I’ve been thinking today about the places in our lives that hold our rawest and most treasured memories. Sometimes physical space seems so mute, so indifferent; it surprises me that somehow the important moments that have transpired in a place don’t remain there, echoing, animate, alive somehow. Maybe they do. Occasionally, in returning to a place that hosted an important moment in my life, I can feel that moment, hovering, bumping into me, invisible to the eye but not to the spirit.
The Exeter chapel is one such space for me. The chapel was a place that provided solace and comfort during what were rugged and lonely years for me. There were two specific times each week that I went to the chapel, often alone. I viscerally remember walking in the rough stone door, my sadness leaking from me, and sitting quietly in the dark wooden pews.
Each Thursday morning Exeter had a period called “meditation,” during which a member of the faculty, staff, or senior class read a personal essay in the chapel. The tradition was that seniors wrote their meditations in English class and a select few were chosen to read during our senior spring. Mr. Valhouli, my beloved English teacher, was an ardent lover of this tradition and when he read his personal comments in 1991, I was lucky enough to be there.
I’ve often thought that it took guts for a school that is so heavily judged on quantitative measures like test scores and college admissions to defend the value of the personal story with a tradition like this. It has taken me many years to parse through the legacy of Exeter, beyond that most obvious one, Mr. Valhouli’s teaching. The meditation tradition has had a deep impact on me, for the way it privileges the individual telling of experience, for its high valuing of the learning inherent in telling and hearing stories.
The other weekly time I went to the chapel, like clockwork, was Tuesday night’s evening prayer service. This was the exception to the nightly curfew, and at 9:30 (I think) students filed into the chapel, always lit just by candlelight. “Prayer” is a misnomer for this decidedly secular event: someone would perform a couple of songs, acapella or accompanied, and then read poems or quotes. This was probably my favorite half hour of the week at Exeter. I remember those evenings so vividly, though not the specific songs or readings.

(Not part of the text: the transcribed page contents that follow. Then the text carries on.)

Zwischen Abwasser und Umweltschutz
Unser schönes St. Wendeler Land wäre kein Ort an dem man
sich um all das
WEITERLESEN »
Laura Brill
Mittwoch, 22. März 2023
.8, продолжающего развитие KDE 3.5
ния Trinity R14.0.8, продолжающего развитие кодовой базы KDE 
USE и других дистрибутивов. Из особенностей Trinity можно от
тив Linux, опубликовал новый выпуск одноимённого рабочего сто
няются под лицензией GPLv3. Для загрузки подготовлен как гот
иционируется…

I just remember the fullness that I would feel in my chest, the tears that often spilled down my face, the swelling sense of being both entirely alone in this place and somehow part of something larger than myself.

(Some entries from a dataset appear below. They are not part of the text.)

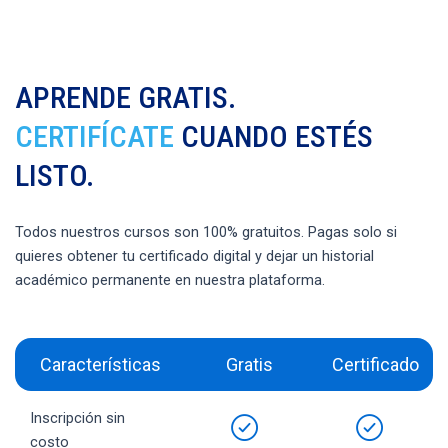
APRENDE GRATIS.
CERTIFÍCATE
CUANDO ESTÉS
LISTO.
Todos nuestros cursos son 100% gratuitos. Pagas solo si
quieres obtener tu certificado digital y dejar un historial
académico permanente en nuestra plataforma.
Características
Gratis
Certificado
Inscripción sin
costo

Unfortunately the chapel at Exeter was not open the last time I was on campus. I expect in that space I’d have the feeling I described, of sensing the past in the present. I’d like to go back there and see if I can see, either with my eyes or my heart, the 16 year old me. I feel like she’s there, somehow, in some way. She’s sitting quietly, shoulders hunched, eyes glossy with tears and feelings. I’d like to go back to this chapel which was and is a sacred space for me, one that held some of the most whole and emotional moments of my time at Exeter.